Top 10 facts about anteaters

LONDON Zoo will be giving Tammy, the tree-climbing anteater, her own minder for the first of the Zoo Lates at Regent's Park tonight to safeguard her from her own clumsiness. For details: www.zsl.org/zoolates.

1. Anteaters' tongues are coated with sticky saliva, which helps them to bring ants and termites to their mouths.
2. The giant anteater can eat 30,000 insects a day.
3. Although similar in appearance and diet, anteaters and aardvarks are not related...
4. ...and unlike aardvarks, anteaters have no teeth.

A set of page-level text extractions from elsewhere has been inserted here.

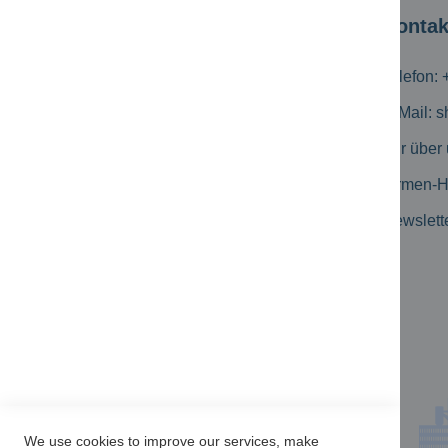
Kundeninformation
Kontak
Versandkosten
Telefon: 
Zahlungsmöglichkeiten
E-Mail:
s
Geschäftskunden
Wir über
Erweiterte Suche
Firmen-
Kataloge
Newslett
Produkt-Flyer
Newsletter Archiv
Kundenbewertungen
We use cookies to improve our services, make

5. The order Pilosa comprises anteaters and sloths. The word comes from the Latin for 'hairy'.
6. Anteaters form the suborder Vermilingua, which means 'worm tongue'.
7. According to the Oxford English Dictionary, next year will be the 250th anniversary of the first appearance in English of the word anteater.
8. The term anteater is often applied to numbats, echidnas and pangolins as well as aardvarks yet none of them is a true anteater.
9. The giant anteater was named Myrmecophaga tridactyla, meaning a three-fingered eater of ants, by Carl Linnaeus in 1758.
10. There is no generally agreed collective noun for anteaters, which are solitary animals, however sources suggest a parade, a flock or a herd.